Small businesses across the country support the Republican tax reform plan, with 55 percent saying they are in favor of seeing a tax bill passed.
But when it comes to the level of support and enthusiasm, it's not just multinational corporations where size seems to matter. The bigger a small business is, the more likely it is to support the tax changes being promoted by President Donald Trump and GOP leaders in Congress, and the more likely the business is to expect immediate benefits, according to the fourth-quarter CNBC/SurveyMonkey Small Business Survey, conducted with more than 2,000 small-business owners across the United States between Nov. 20 and Dec. 4, using the SurveyMonkey's online polling methodology.
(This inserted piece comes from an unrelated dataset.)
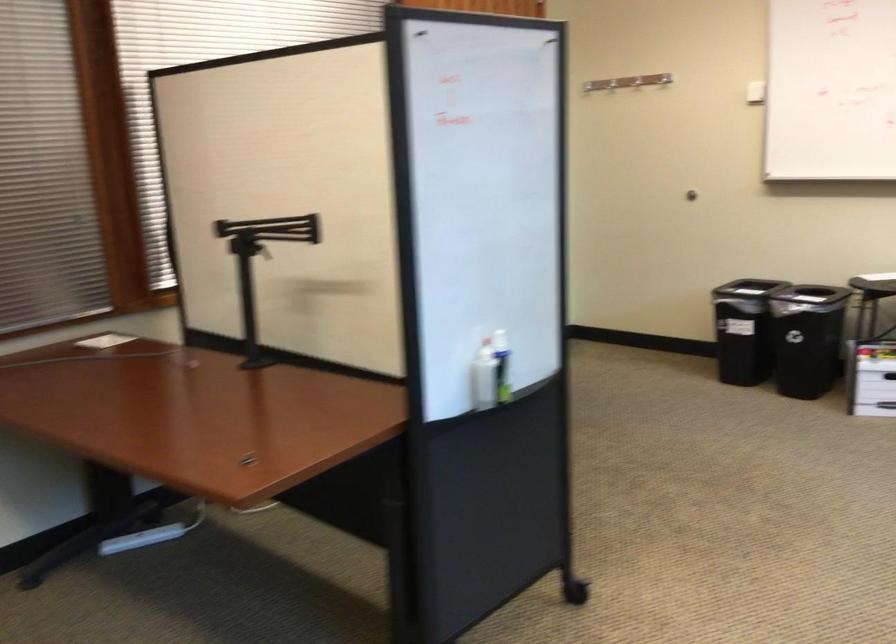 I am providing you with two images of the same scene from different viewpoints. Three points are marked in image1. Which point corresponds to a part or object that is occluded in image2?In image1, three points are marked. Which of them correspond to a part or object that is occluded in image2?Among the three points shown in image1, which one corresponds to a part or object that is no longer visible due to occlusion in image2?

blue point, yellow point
"Far from perfect," said Jason Duff, a real estate entrepreneur based in Bellefontaine, Ohio (population under 20,000), echoing Sen. John McCain's comment when he voted in favor of the Senate plan. "I'm still very much wanting to see it pass, but I do think it may benefit the investor or corporation more than the true small business," Duff said.
The Senate plan incorporated more generous treatment for pass-through business income than the House plan did, with an effort led by Wisconsin Sen. Ron Johnson ultimately pushing up the percentage of business income to more than 23 percent that can be shielded by an owner.
Raymond Haller, tax partner at Grassi & Co., had said of the House plan, "It does not really help the small-business owner who is actively running his company. This tax reform bill is for the ultra-wealthy." Haller was much more positive on the Senate plan: "It levels the playing field whether you're an investor or a true owner." He added, "November 2018 is right around the corner, and taxpayers will remember if the current administration helped them or hurt them, and business owners can have powerful voices."
Outside estimates of pass-through business income have shown that it is a small number of large businesses that account for the majority of pass-through profits and economic activity, rather than true mom-and-pops. An overwhelming share of pass-through income is earned by those at the very top of the income scale — 70 percent of partnership income accrues to the top 1 percent.
What's more, while 95 percent of small businesses are organized as pass-throughs (based on 2014 Treasury Dept. data) rather than traditional C-corporations, the CNBC/SurveyMonkey Small Business Survey found the most support (68 percent) for the tax plan among C-corps — which would receive the flat corporate tax-rate reduction to 20 percent. Sole proprietorships, partnerships and S-corporations — all versions of pass-through businesses — show less overall support for the plan.
Karen Kerrigan, president and CEO of the Small Business & Entrepreneurship Council, a lobby group, said the tax reform plan will drive economic growth and therefore higher revenue-growth potential for small businesses.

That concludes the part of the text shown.